◆ What to produce:
What to return is the tail of the data, from the line that contains "Urlaub (447, 27)" down to the last line, copied exactly.

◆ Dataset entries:
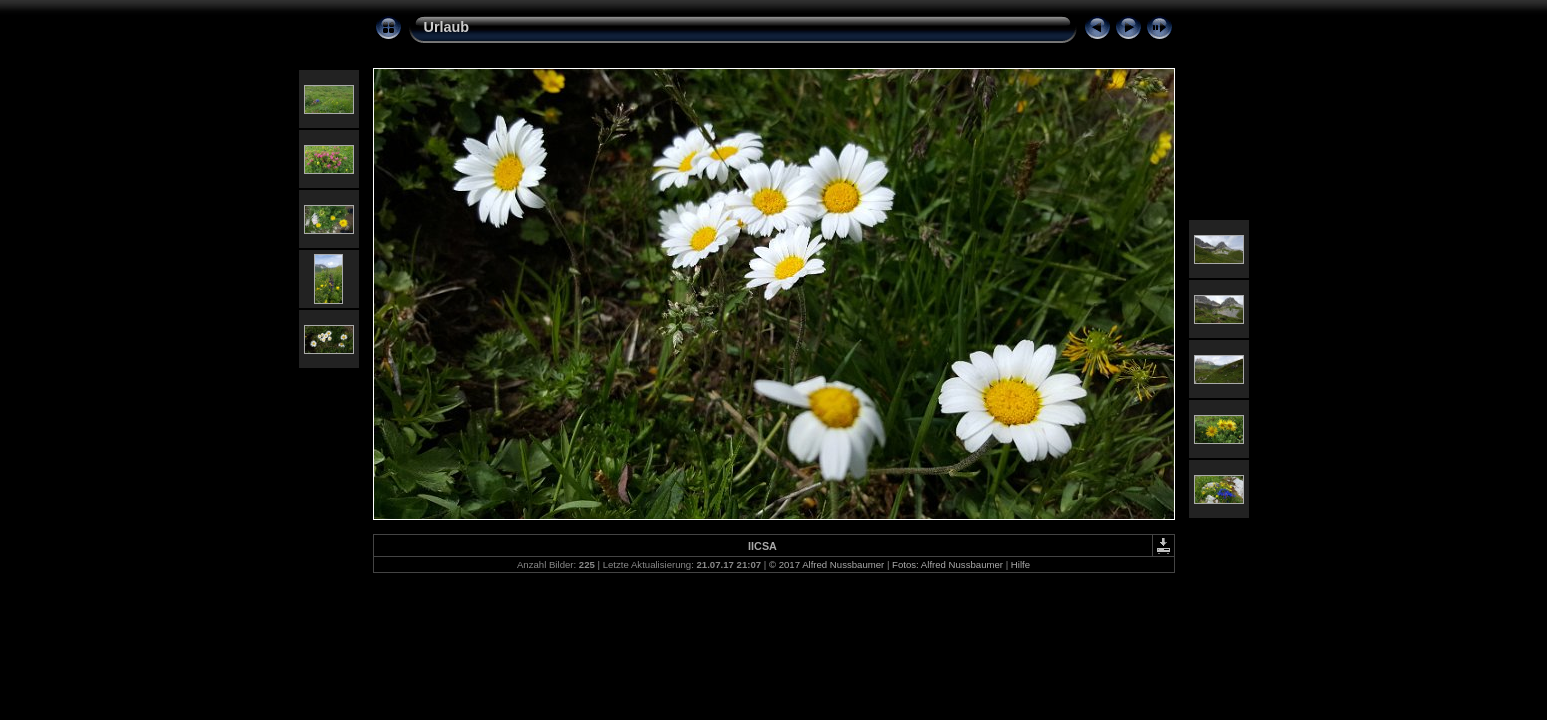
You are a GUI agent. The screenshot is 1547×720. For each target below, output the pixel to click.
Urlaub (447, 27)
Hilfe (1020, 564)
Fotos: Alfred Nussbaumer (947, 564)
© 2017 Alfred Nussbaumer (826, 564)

◆ Exercise response:
Urlaub (447, 27)
Hilfe (1020, 564)
Fotos: Alfred Nussbaumer (947, 564)
© 2017 Alfred Nussbaumer (826, 564)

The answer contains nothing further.